A flexible work schedule allows an employee to choose their own work style. Rather than having to be at their desk during specific working hours, this enables employees to work when they accomplish most, feel freshest, and enjoy working.
Flexible place of work
Leaders need to rethink what work lives can look like for their employees and consider if staff could work from home permanently or more frequently. Everyone’s circumstances are so different and some will naturally want to return to the office, whilst others, perhaps those that previously had a long commute, will relist the opportunity to work from home.
Flexible dress code
When Goldman Sachs announced its new flexible dress code, with optional suits and ties, in October 2019, it was big news, but the move to remote working saw a major shift in how everyone dressed for work.
It’s entirely reasonable to not want to see your people in their PJ’s whilst on a video call but is it still acceptable to request no jeans in the boardroom?
What became clear in lockdown, with everyone working form home, is that no-one was sure how they should be dressed. As we move forward, the dress code needs a re-think and clear communication to be given around what is expected.
What are the longer term benefits of flexibility in the workplace?
Reduced costs and overheads
Virgin Group boss, Richard Branson, is a staunch advocate of flexible working through his own experience of wanting to work less after his first child was born. Branson says that contrary to popular belief part-time employees and remote workers still have high productivity and engagement levels, and by reducing office space companies can save on overhead costs and reduce their carbon footprint.

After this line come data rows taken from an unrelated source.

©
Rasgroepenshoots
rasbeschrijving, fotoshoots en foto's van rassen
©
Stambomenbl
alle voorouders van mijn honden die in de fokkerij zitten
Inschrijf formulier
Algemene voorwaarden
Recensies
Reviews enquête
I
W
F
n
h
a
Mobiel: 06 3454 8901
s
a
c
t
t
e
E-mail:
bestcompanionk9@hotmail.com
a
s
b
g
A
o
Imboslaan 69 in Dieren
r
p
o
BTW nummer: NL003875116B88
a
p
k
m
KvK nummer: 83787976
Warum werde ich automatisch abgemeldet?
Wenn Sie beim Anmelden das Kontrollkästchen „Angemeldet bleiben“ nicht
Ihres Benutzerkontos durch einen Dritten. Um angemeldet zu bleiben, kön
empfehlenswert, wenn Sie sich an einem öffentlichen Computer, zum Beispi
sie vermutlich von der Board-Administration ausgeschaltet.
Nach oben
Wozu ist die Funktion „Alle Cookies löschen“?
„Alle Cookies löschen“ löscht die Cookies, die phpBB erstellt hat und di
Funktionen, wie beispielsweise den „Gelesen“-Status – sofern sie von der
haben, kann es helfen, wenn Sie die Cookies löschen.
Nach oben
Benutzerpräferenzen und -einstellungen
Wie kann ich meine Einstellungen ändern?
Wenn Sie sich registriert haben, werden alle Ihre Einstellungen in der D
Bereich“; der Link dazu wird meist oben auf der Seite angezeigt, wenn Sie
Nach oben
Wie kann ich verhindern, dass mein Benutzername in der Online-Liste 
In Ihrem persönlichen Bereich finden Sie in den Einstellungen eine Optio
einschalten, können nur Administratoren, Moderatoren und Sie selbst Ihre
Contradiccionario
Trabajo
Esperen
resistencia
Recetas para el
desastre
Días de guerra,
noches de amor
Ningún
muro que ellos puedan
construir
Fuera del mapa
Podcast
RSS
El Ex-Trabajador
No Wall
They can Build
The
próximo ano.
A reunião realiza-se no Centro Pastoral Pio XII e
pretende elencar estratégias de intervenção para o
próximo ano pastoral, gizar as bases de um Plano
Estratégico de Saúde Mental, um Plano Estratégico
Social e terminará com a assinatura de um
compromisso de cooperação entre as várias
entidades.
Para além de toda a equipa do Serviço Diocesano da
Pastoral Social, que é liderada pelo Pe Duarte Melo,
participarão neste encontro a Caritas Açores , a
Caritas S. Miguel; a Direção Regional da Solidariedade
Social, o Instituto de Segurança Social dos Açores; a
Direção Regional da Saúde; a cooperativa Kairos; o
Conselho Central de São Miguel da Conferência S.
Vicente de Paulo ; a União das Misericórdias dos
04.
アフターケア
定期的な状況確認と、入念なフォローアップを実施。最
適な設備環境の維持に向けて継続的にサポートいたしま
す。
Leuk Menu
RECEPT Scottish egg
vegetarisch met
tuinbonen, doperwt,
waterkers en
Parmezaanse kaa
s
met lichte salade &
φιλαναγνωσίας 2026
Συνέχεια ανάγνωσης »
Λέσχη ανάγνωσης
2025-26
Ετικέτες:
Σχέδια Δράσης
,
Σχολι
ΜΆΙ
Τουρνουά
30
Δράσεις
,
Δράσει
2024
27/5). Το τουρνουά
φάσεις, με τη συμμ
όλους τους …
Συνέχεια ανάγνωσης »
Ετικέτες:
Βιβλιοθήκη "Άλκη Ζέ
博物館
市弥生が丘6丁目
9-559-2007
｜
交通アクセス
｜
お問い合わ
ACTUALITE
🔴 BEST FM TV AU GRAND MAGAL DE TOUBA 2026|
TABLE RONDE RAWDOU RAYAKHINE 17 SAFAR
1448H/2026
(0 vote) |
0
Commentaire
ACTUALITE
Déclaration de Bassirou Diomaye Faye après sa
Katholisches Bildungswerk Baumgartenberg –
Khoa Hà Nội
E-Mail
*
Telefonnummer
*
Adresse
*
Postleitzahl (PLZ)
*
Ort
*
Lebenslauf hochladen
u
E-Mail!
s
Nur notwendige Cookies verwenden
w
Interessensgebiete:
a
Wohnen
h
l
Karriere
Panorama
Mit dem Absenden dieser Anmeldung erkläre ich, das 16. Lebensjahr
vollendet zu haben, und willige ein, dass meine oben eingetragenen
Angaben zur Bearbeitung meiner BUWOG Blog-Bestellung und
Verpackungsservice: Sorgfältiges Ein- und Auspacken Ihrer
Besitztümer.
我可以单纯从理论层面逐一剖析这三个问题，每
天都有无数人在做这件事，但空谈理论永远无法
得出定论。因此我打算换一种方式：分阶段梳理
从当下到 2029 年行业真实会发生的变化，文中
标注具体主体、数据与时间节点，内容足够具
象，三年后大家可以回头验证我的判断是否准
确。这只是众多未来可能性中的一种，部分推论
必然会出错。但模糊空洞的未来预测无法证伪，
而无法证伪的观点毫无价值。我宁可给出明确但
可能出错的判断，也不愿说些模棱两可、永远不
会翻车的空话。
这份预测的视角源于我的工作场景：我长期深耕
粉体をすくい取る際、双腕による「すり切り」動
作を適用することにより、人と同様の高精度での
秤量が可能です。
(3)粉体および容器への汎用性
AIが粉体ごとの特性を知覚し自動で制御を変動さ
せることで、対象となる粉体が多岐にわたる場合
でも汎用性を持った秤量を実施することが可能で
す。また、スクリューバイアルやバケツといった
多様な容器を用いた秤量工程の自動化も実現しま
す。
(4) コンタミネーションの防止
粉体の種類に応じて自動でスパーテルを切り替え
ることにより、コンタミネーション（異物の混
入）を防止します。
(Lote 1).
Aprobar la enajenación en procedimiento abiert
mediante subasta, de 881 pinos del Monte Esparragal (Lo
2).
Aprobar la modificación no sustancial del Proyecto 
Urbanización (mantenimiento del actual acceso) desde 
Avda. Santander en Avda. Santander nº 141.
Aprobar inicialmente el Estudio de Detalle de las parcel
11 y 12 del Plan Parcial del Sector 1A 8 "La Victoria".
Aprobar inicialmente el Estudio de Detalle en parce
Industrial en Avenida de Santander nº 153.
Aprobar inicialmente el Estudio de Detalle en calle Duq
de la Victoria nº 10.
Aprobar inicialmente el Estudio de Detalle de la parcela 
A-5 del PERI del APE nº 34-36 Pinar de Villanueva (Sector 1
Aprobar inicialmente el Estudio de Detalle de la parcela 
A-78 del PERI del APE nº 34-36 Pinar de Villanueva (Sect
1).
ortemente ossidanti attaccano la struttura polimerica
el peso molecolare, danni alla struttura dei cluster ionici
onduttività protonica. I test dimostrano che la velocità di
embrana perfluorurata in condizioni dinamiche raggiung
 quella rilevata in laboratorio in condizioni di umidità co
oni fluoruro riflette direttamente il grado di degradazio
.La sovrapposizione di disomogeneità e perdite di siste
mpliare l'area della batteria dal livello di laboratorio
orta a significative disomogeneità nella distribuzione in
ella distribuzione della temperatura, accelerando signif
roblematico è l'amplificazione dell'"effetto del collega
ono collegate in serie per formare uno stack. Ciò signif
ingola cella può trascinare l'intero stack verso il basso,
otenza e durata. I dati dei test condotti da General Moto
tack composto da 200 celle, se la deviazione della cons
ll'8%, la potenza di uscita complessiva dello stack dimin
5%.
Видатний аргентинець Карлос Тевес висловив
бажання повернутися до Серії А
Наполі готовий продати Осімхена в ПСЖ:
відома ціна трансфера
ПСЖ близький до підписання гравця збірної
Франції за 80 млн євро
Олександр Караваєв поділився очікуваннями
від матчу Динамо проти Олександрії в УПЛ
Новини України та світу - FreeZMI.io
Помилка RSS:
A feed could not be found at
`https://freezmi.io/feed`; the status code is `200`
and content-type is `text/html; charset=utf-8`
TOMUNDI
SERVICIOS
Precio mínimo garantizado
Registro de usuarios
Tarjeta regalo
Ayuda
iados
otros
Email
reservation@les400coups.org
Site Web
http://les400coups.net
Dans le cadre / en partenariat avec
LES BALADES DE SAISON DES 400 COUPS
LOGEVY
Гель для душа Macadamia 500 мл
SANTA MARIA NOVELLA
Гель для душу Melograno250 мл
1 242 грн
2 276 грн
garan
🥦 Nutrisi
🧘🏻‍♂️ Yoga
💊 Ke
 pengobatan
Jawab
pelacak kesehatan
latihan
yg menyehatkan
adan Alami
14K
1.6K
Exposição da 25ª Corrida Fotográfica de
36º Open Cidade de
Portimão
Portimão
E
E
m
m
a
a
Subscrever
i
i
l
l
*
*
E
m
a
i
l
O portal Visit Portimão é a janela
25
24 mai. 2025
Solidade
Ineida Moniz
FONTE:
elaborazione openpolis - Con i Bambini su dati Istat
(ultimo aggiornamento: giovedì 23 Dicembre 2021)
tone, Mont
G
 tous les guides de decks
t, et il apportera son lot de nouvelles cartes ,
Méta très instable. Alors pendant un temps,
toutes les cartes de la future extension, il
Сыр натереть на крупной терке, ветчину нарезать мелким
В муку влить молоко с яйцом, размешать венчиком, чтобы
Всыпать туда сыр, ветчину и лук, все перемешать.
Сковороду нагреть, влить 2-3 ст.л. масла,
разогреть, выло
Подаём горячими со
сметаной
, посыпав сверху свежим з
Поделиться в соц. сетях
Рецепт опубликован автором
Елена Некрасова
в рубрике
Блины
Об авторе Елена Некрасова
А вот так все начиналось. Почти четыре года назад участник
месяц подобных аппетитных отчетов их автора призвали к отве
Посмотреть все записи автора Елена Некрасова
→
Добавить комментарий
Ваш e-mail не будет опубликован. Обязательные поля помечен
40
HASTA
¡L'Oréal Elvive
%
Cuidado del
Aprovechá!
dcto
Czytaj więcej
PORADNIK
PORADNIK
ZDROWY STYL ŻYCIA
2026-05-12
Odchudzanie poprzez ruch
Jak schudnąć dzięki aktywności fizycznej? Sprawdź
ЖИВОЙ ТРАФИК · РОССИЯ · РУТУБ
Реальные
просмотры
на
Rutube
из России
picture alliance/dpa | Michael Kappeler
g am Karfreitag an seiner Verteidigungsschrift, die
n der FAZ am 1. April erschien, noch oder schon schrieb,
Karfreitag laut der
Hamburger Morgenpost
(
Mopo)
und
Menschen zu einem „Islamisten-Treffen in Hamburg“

Employee engagement and well-being
Engagement and well-being increase when people can fit work and home life together and manage life’s transitions with the least amount of stress.
ACAS report that employees who are allowed to work flexibly tend to demonstrate greater commitment and a willingness to give back to the business. Also, ACAS highlight that occupational stress is reduced through less work-life conflict.
Staff retention and attracting new talent
According to research by HSBC, nearly one on five workers (18%) leave their jobs as a direct result of poor work/life balance. Flexibility in the workplace is now more important to employees than ever before and has powerful sway when it comes to staff retention and attracting new talent.
In addition, flexible working allows talented mums, dads, carers and students the opportunity to bring much-needed skills to businesses. Many parents, carers and students take part-time jobs that under-utilise the skills they have to offer. Businesses embracing flexibility are reaping the rewards of this huge pool of untapped talent.
A culture of trust
Forward-thinking businesses are embracing the idea of a flexible work policy as part of their drive to create a positive culture based on trust. They get that happy motivated employees equate to increased productivity, satisfied customers and a healthy bottom line. Trust is at the heart of great culture.
For rigid managers who love to micro-manage, flexibility is a hard concept to grasp. But the revolution in flexible working is on its way as more and more businesses begin to see the benefits. Flexible working is one of the key answers to the productivity puzzle that plagues British business. Employees are demanding it. For business it is essential for success.